→ **Work required**
Print the listing below again, exactly. Skip the pictures.

***** Given data *****

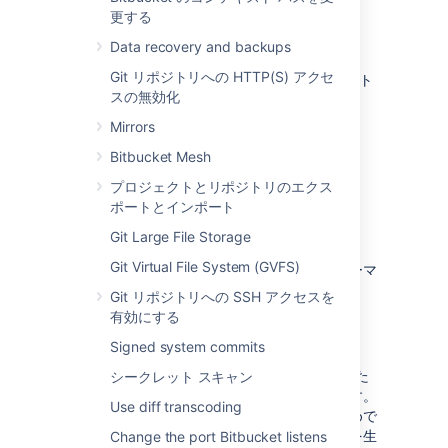
更する
要件
Data recovery and backups
Git リポジトリへの HTTP(S) アクセ
REST API を使用してデータのエクスポートをト
スの無効化
リガーするには、次が必要です。
Mirrors
A valid Bitbucket Data Center license
Bitbucket system admin
Bitbucket Mesh
global permissions
プロジェクトとリポジトリのエクス
ポートとインポート
Considerations
Git Large File Storage
Git Virtual File System (GVFS)
開始する前に、多数のセキュリティとパフォーマ
ンスへの影響を考慮する必要があります。
Git リポジトリへの SSH アクセスを
有効にする
セキュリティ
Signed system commits
エクスポートには、PII (個人情報) と制限された
シークレット スキャン
コンテンツを含むすべてのデータが含まれます。
Use diff transcoding
これはできる限り多くのデータを提供するためで
あり、フィルターや変換を行ってインサイトを生
Change the port Bitbucket listens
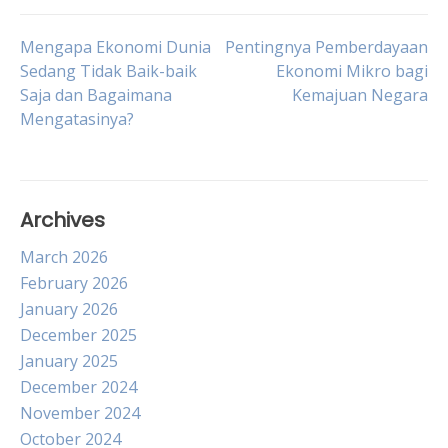
Post
Mengapa Ekonomi Dunia
Pentingnya Pemberdayaan
Sedang Tidak Baik-baik
Ekonomi Mikro bagi
Saja dan Bagaimana
Kemajuan Negara
navigation
Mengatasinya?
Archives
March 2026
February 2026
January 2026
December 2025
January 2025
December 2024
November 2024
October 2024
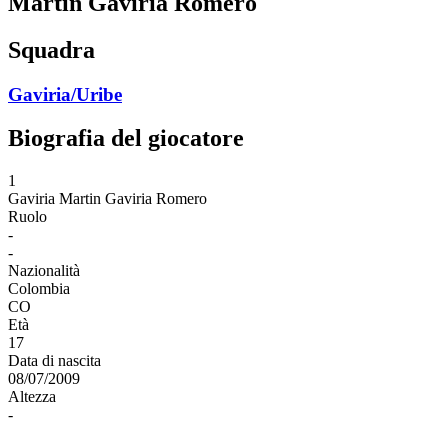
Martin Gaviria Romero
Squadra
Gaviria/Uribe
Biografia del giocatore
1
Gaviria
Martin Gaviria Romero
Ruolo
-
-
Nazionalità
Colombia
CO
Età
17
Data di nascita
08/07/2009
Altezza
-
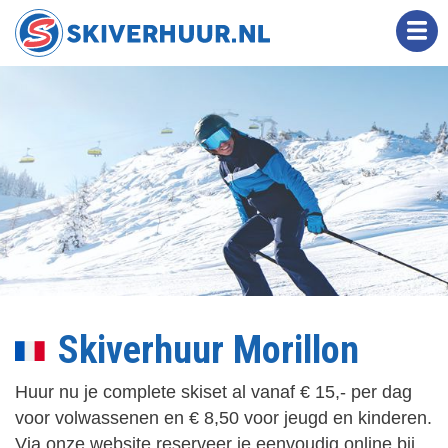
Overslaan
en
naar
de
inhoud
gaan
Skiverhuur Morillon
Huur nu je complete skiset al vanaf € 15,- per dag
voor volwassenen en € 8,50 voor jeugd en kinderen.
Via onze website reserveer je eenvoudig online bij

*****

→ **Exercise result**
更する
要件
Data recovery and backups
Git リポジトリへの HTTP(S) アクセ
REST API を使用してデータのエクスポートをト
スの無効化
リガーするには、次が必要です。
Mirrors
A valid Bitbucket Data Center license
Bitbucket system admin
Bitbucket Mesh
global permissions
プロジェクトとリポジトリのエクス
ポートとインポート
Considerations
Git Large File Storage
Git Virtual File System (GVFS)
開始する前に、多数のセキュリティとパフォーマ
ンスへの影響を考慮する必要があります。
Git リポジトリへの SSH アクセスを
有効にする
セキュリティ
Signed system commits
エクスポートには、PII (個人情報) と制限された
シークレット スキャン
コンテンツを含むすべてのデータが含まれます。
Use diff transcoding
これはできる限り多くのデータを提供するためで
あり、フィルターや変換を行ってインサイトを生
Change the port Bitbucket listens
Post
Mengapa Ekonomi Dunia
Pentingnya Pemberdayaan
Sedang Tidak Baik-baik
Ekonomi Mikro bagi
Saja dan Bagaimana
Kemajuan Negara
navigation
Mengatasinya?
Archives
March 2026
February 2026
January 2026
December 2025
January 2025
December 2024
November 2024
October 2024
Martin Gaviria Romero
Squadra
Gaviria/Uribe
Biografia del giocatore
1
Gaviria
Martin Gaviria Romero
Ruolo
-
-
Nazionalità
Colombia
CO
Età
17
Data di nascita
08/07/2009
Altezza
-
Overslaan
en
naar
de
inhoud
gaan
Skiverhuur Morillon
Huur nu je complete skiset al vanaf € 15,- per dag
voor volwassenen en € 8,50 voor jeugd en kinderen.
Via onze website reserveer je eenvoudig online bij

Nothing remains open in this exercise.